Giochi di luce e immagini sacrali s’intrecciano in racconti conti e vivide sequenze: una sorta di romanzo della memoria in cui ritrovarsi, sfogliando ordinatamente le pagine della propria esistenza. In bilico tra passato e futuro.

Il libro, con la prefazione del caporedattore Rai Uno Cultura, Gianni Maritati, incarna un omaggio alle origini dell’autrice, che ha all’attivo già nove saggi dedicati all’Aquila e alla terra d’Abruzzo.

“Per raccontare una città bisogna averla impressa sulla pelle. Sentirne il profumo, negli angoli più reconditi”, dichiara Pelliccione, “coglierne gli scorci lontani, persi nei tramonti e nelle albe silenziose. Averne condiviso l’infanzia e i giochi di fanciulla, i palpiti adolescenziali e le conquiste, in un perenne divenire di giorni e di vita. Non vi è nulla che possa essere lasciato al caso nell’inerpicarsi geniale delle pietre, nel dedalo di vicoli che intesse la tela urbana. In ogni passo, una nuova scoperta nella meraviglia dell’architettura, tra i tesori nascosti all’occhio disattento e vulnerabile. L’Aquila con i suoi ricchi paramenti invita a perdersi tra le chiese e le piazze, con il naso all’insù per scorgere tra i bianchi angolari i gigli incastonati come fori dal primaverile incanto. Il borgo antico, percosso dalla furia della natura, rinato nei secoli per volontà imperterrita, accompagna il visitatore per mano seguendo il filo narrativo della storia”.

L’autrice, firma di lungo corso del quotidiano Il Centro, svela nell’opera percorsi unici e suggestivi, litanie perse nella notte dei tempi.

“Così mi piace narrare L’Aquila”, racconta, “con i suoi intensi palpiti, guidata dal sentimento che anima la lettura più inedita e celata di una città dagli innumerevoli incanti.

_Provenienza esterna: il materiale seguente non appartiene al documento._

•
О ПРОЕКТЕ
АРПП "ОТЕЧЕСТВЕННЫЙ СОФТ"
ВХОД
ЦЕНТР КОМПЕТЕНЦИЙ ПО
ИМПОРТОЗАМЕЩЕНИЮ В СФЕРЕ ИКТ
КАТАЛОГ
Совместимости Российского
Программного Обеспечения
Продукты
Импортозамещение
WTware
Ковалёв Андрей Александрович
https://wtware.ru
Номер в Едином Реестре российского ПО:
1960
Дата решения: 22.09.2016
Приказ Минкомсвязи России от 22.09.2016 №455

L’Aquila dei simboli e del 99, di Federico II e della Perdonanza celestiniana. Dei monumenti e del Gran Sasso, dei castelli e del contado. La città delle acque e del perdono. Un libro nato come un piccolo scrigno dedicato agli aquilani, per riscoprire l’identità più forte della città. E ai turisti, per guardare più in là della fontana delle 99 Cannelle, della chiesa delle Anime Sante, della basilica di Collemaggio. Dove tutto è stupore e incanto”.

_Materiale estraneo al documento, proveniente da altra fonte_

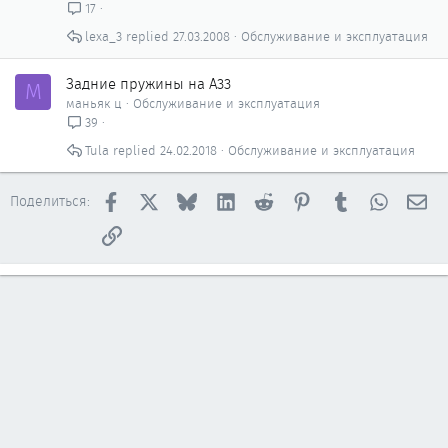
17
lexa_3
27.03.2008
Обслуживание и эксплуатация
Задние пружины на А33
М
маньяк ц
Обслуживание и эксплуатация
39
Tula
24.02.2018
Обслуживание и эксплуатация
Facebook
X
Bluesky
LinkedIn
Reddit
Pinterest
Tumblr
WhatsAp
Эл
Поделиться:
Ссылка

“Monica Pelliccione attraversa la memoria collettiva di una città che ha lasciato e continua a lasciare un’orma indelebile nella Storia italiana ed europea: L’Aquila”, scrive Gianni Maritati nella prefazione, “fondata (due volte) nel XIII secolo, L’Aquila è una città del futuro, una città in perenne divenire. Sempre alla ricerca di quell’1 che gli manca per raggiungere un numero tondo: la città, dove tutto è 99, insegue il domani senza dimenticare il passato, le tradizioni, le radici. Il numero 99 è quasi il simbolo della sua essenza volitiva e tenace, proiettata verso l’arcobaleno di un nuovo giorno. Presi per mano dalla bella penna dell’autrice, colta e affabile, noi lettori riviviamo secoli di Storia con i suoi tanti avventurosi protagonisti”.

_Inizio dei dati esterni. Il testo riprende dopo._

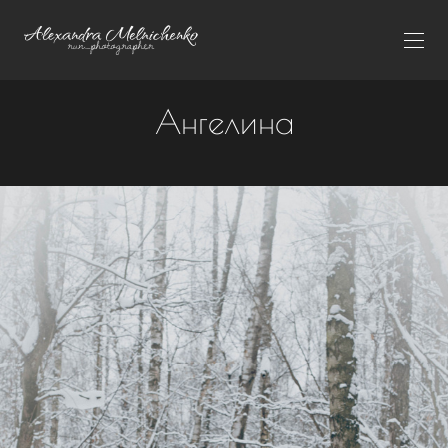
Ангелина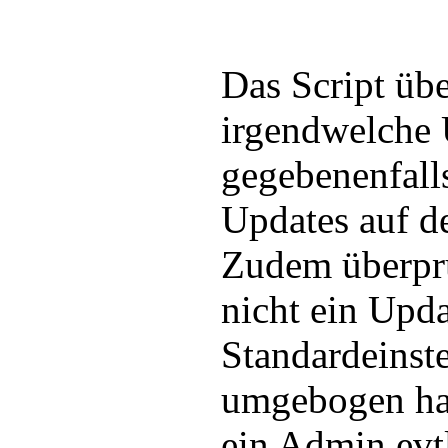
Das Script übe
irgendwelche U
gegebenenfalls
Updates auf de
Zudem überprü
nicht ein Upd
Standardeinste
umgebogen hat
ein Admin evtl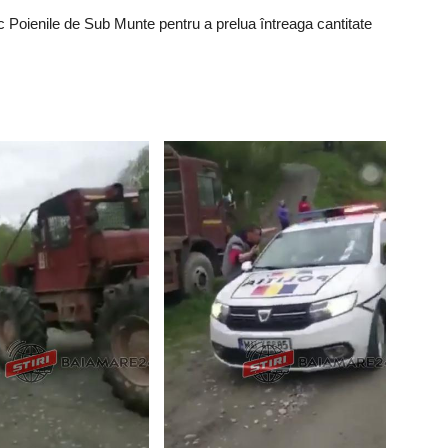
lvic Poienile de Sub Munte pentru a prelua întreaga cantitate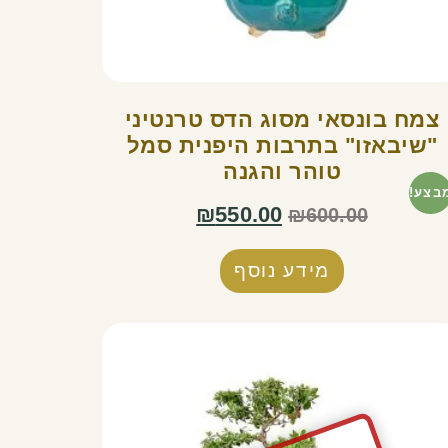
צמח בונסאי מסוג הדס טרנטיני
"שיבאזו" בתרבות היפנית סמל
טוהר והגנה
בצע!
₪
550.00
₪
600.00
מידע נוסף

Pelliccione, nella sua lunga carriera letteraria, ha ricevuto oltre 70 riconoscimenti nazionali e internazionali, tra cui due premi alla carriera. È socio onorario dell’Accademia letteraria Raffaele Viviani di Napoli, Ambasciatrice agli Stati presso la Repubblica italiana della Universum International Accademy Switzerland e presidente del Comitato tecnico scientifico del Cammino Europeo di Margherita d’Austria.